Set in 1982, The Marriage Plot is about a love triangle between three Brown University graduates whose bookish heroine, Madeleine Hanna, is generically beautiful and ambitious. Her suitors are the charismatic loner Leonard Bankhead and old friend Mitchell Grammaticus.

As a lover of 19th century fiction, naturally, Madeleine's heart ends up in the hands of the brooding bad boy.


Except that Leonard is a manic depressive whose deterioration physically manifests itself to the point where he cannot control his bowels when he takes his medication and is prone to bouts of psychosis when he doesn't.

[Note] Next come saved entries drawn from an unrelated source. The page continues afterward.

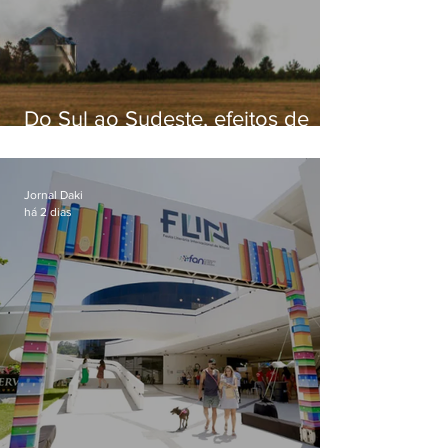
Do Sul ao Sudeste, efeitos de
ciclone-bomba causam
apreensão na população
Jornal Daki
há 2 dias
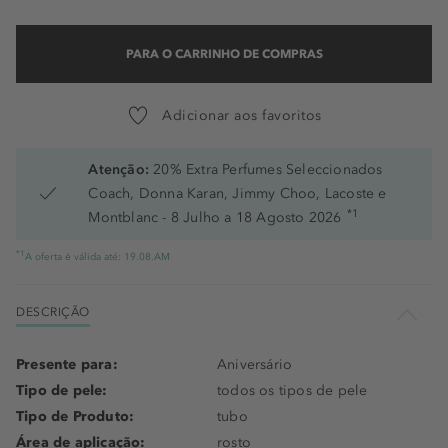
PARA O CARRINHO DE COMPRAS
Adicionar aos favoritos
Atenção:
20% Extra Perfumes Seleccionados
Coach, Donna Karan, Jimmy Choo, Lacoste e
*1
Montblanc - 8 Julho a 18 Agosto 2026
*1
A oferta é válida até: 19.08.AM
DESCRIÇÃO
Presente para:
Aniversário
Tipo de pele:
todos os tipos de pele
Tipo de Produto:
tubo
Área de aplicação:
rosto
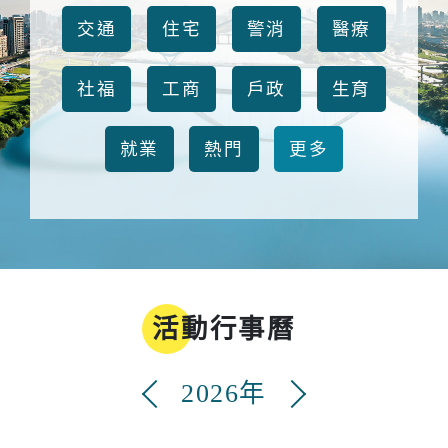
交通
住宅
警消
醫療
社福
工商
戶政
生育
就業
熱門
更多
活動行事曆
2026年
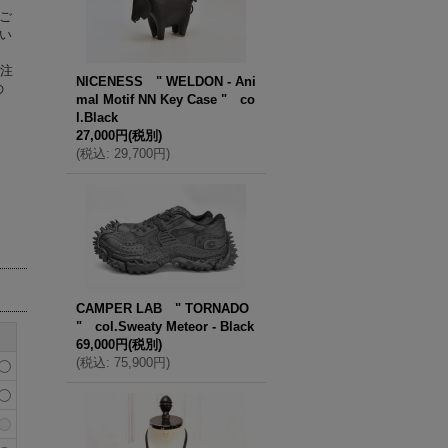
ご
い
ご注
NICENESS " WELDON - Ani
の
mal Motif NN Key Case " co
l.Black
27,000円
(税別)
(
税込
:
29,700円
)
CAMPER LAB " TORNADO
" col.Sweaty Meteor - Black
69,000円
(税別)
(
税込
:
75,900円
)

Mitchell, in an attempt to forge his identity, heads to India where his fixation with religion leads him to work in Calcutta with Mother Teresa. In this mire, Madeleine's aspirations are suffocated by her attempt to save Leonard from his self. "It's heroic but also a doomed pursuit," Eugenides says.

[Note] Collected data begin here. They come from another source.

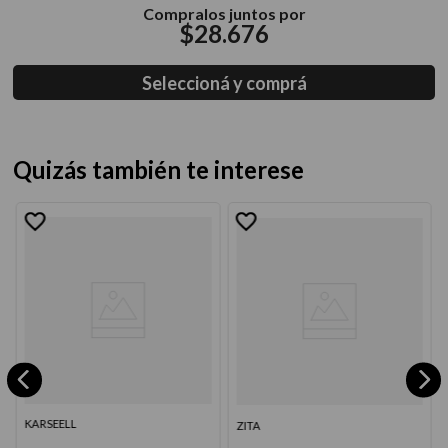
Compralos juntos por
$
28
.
676
Seleccioná y comprá
Quizás también te interese
KARSEELL
ZITA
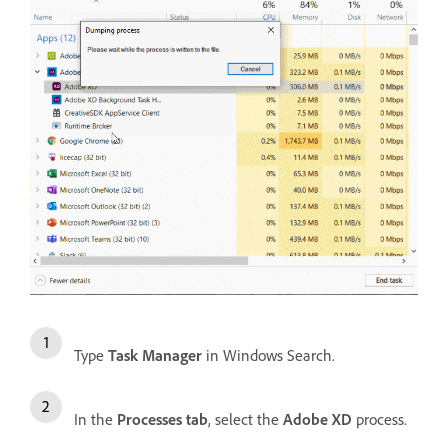
Type
Task Manager
in Windows Search.
In the
Processes tab
, select the
Adobe XD
process.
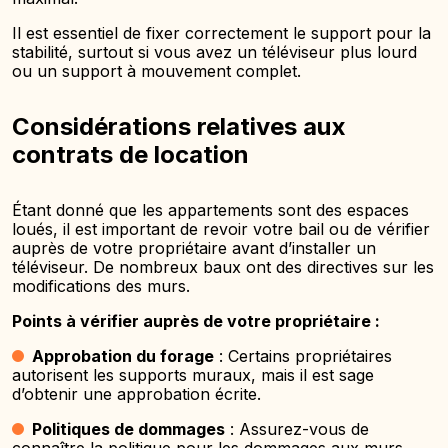
Il est essentiel de fixer correctement le support pour la
stabilité, surtout si vous avez un téléviseur plus lourd
ou un support à mouvement complet.
Considérations relatives aux
contrats de location
Étant donné que les appartements sont des espaces
loués, il est important de revoir votre bail ou de vérifier
auprès de votre propriétaire avant d’installer un
téléviseur. De nombreux baux ont des directives sur les
modifications des murs.
Points à vérifier auprès de votre propriétaire :
Approbation du forage
: Certains propriétaires
autorisent les supports muraux, mais il est sage
d’obtenir une approbation écrite.
Politiques de dommages
: Assurez-vous de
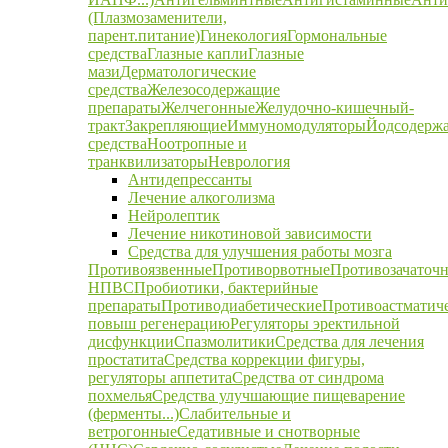
(Плазмозаменители,
парент.питание)
Гинекология
Гормональные
средства
Глазные капли
Глазные
мази
Дерматологические
средства
Железосодержащие
препараты
Желчегонные
Желудочно-кишечный-
тракт
Закрепляющие
Иммуномодуляторы
Йодсодерж
средства
Ноотропные и
транквилизаторы
Неврология
Антидепрессанты
Лечение алкоголизма
Нейролептик
Лечение никотиновой зависимости
Средства для улучшения работы мозга
Противоязвенные
Противорвотные
Противозачаточ
НПВС
Пробиотики, бактерийные
препараты
Противодиабетические
Противоастматич
повыш регенерацию
Регуляторы эректильной
дисфункции
Спазмолитики
Средства для лечения
простатита
Средства коррекции фигуры,
регуляторы аппетита
Средства от синдрома
похмелья
Средства улучшающие пищеварение
(ферменты...)
Слабительные и
ветрогонные
Седативные и снотворные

But don't dislike 20-something Madeleine for her questionable decisions in life.

"She's a young person with ambition, but she's not sure how things are going to work out for her professionally or romantically.

"There's certainly a great amount of fragility and indecision. That's actually how I remember my 20s. It's not a statement about her being a woman, but the experience of once you leave college and not knowing where your life is headed. I remember it being a time of great anxiety."

And so, with lashings of semiotic theory and heavy doses of literature, the story of their patchy lives is told as intimately as if they themselves were whispering their own secrets.

"With this book, the chief goal I was trying to achieve was to create complex characters whose mental processes are ... minutely mapped. This was a book where I went as deeply into character as I can," says Eugenides, who is of Greek and Irish descent and lives in New Jersey.

He does use his own memories to frame the characters – he's a lover of 19th century fiction and also went on pilgrimage to Calcutta – but he had to do a great deal of "imagining" when it came to Leonard's disease.

"That's what my job is, to try to imagine how people live who are not myself. If I can't do that, I better hang up my gloves."

He won't have to. A volume of short stories is in the works and Eugenides is also deciding on whether he wants to write the script for The Marriage Plot, the rights for which have been – ironically – snapped up by Hollywood producer Scott Rudin (The Girl with the Dragon Tattoo).

It's the second time one of his works have been adapted to the big screen. The Virgin Suicides was turned into an award-winning film by Sofia Coppola.

"Of all my books, I think The Marriage Plot is best suited to adaptation to the big screen because it's slightly more traditional in its structure.

"If it is faithfully adapted in that way, then I'll be excited."

Jeffrey Eugenides appears at the Auckland Writers and Readers Festival talking about The Future of the Novel with Emily Perkins on Saturday, May 12, at 11.30am and in An Hour with Jeffrey Eugenides with Kate De Goldi on Sunday, May 13, at 10am.